**EXERCISE:**
I would like the records restated word for word, without the pictures.

**RECORD EXTRACTS:**
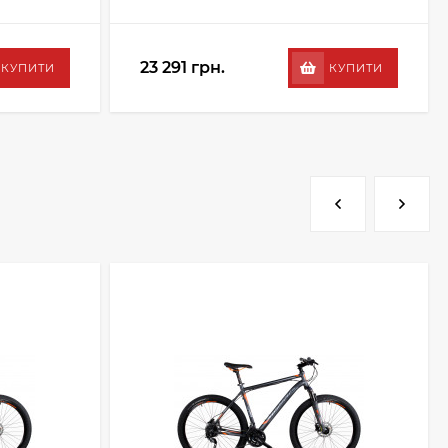
23 291 грн.
КУПИТИ
КУПИТИ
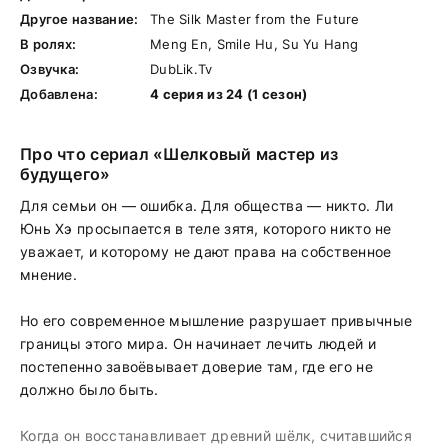
Другое название:
The Silk Master from the Future
В ролях:
Meng En, Smile Hu, Su Yu Hang
Озвучка:
DubLik.Tv
Добавлена:
4 серия из 24 (1 сезон)
Про что сериал «Шелковый мастер из
будущего»
Для семьи он — ошибка. Для общества — никто. Ли
Юнь Хэ просыпается в теле зятя, которого никто не
уважает, и которому не дают права на собственное
мнение.
Но его современное мышление разрушает привычные
границы этого мира. Он начинает лечить людей и
постепенно завоёвывает доверие там, где его не
должно было быть.
Когда он восстанавливает древний шёлк, считавшийся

**EXERCISE RESULT:**
23 291 грн.
КУПИТИ
КУПИТИ
Другое название:
The Silk Master from the Future
В ролях:
Meng En, Smile Hu, Su Yu Hang
Озвучка:
DubLik.Tv
Добавлена:
4 серия из 24 (1 сезон)
Про что сериал «Шелковый мастер из
будущего»
Для семьи он — ошибка. Для общества — никто. Ли
Юнь Хэ просыпается в теле зятя, которого никто не
уважает, и которому не дают права на собственное
мнение.
Но его современное мышление разрушает привычные
границы этого мира. Он начинает лечить людей и
постепенно завоёвывает доверие там, где его не
должно было быть.
Когда он восстанавливает древний шёлк, считавшийся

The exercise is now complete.